Una villa entre bosque y paisaje
La casa existente, construida a finales de la década de 1990, se asienta en la parte superior de una magnífica parcela en la ladera de una colina. Se adosa a un bosque que proporciona sombra e intimidad al sureste, mientras que al noroeste se abre a la ladera y al paisaje. Organizada en dos niveles e implantada en la topografía, la casa despliega su piano nobile en el nivel superior, abriéndose al jardín, la terraza y la piscina. Si bien la casa posee una serie de ventajas por su tamaño y ubicación, su transformación y ampliación brindan la oportunidad de resolver una serie de cuestiones de usos, así como de completar la integración de los volúmenes construidos en el sitio.

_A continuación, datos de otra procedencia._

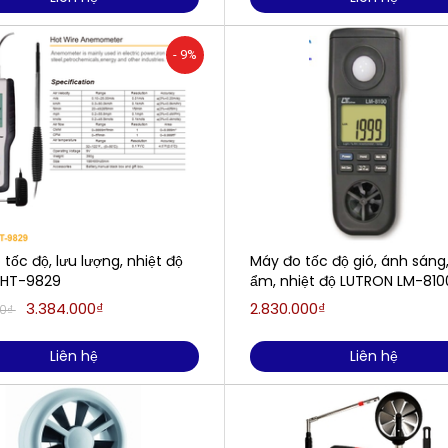
- 9%
tốc độ, lưu lượng, nhiệt độ
Máy đo tốc độ gió, ánh sáng
I HT-9829
ẩm, nhiệt độ LUTRON LM-810
3.384.000₫
2.830.000₫
00₫
Liên hệ
Liên hệ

La relación con el terreno se estabiliza mediante la ampliación de la base de la casa, que proporciona una terraza para los dormitorios y protección para los vehículos, al tiempo que conquista esta parte poco utilizada de la parcela. La modificación de los espacios interiores permite redefinir la zona de entrada para una circulación más intuitiva y generosa, y reequilibrar la superficie de las unidades programáticas reorganizando su distribución. La relación con el paisaje se refuerza con la creación de aberturas más generosas que buscan crear la mayor transparencia posible entre el bosque y el paisaje. Por último, la ampliación consolida la unidad del proyecto integrando el volumen central existente en un sistema de composición global. Una arquitectura de muros colocados perpendicularmente en la pendiente revela la profundidad y las singularidades del terreno, al tiempo que aclara la relación entre la casa y sus espacios exteriores.
La arquitectura decididamente moderna del proyecto pretende ofrecer a los ocupantes la máxima habitabilidad en espacios generosos y acogedores, reforzando al mismo tiempo su vínculo con este maravilloso paisaje.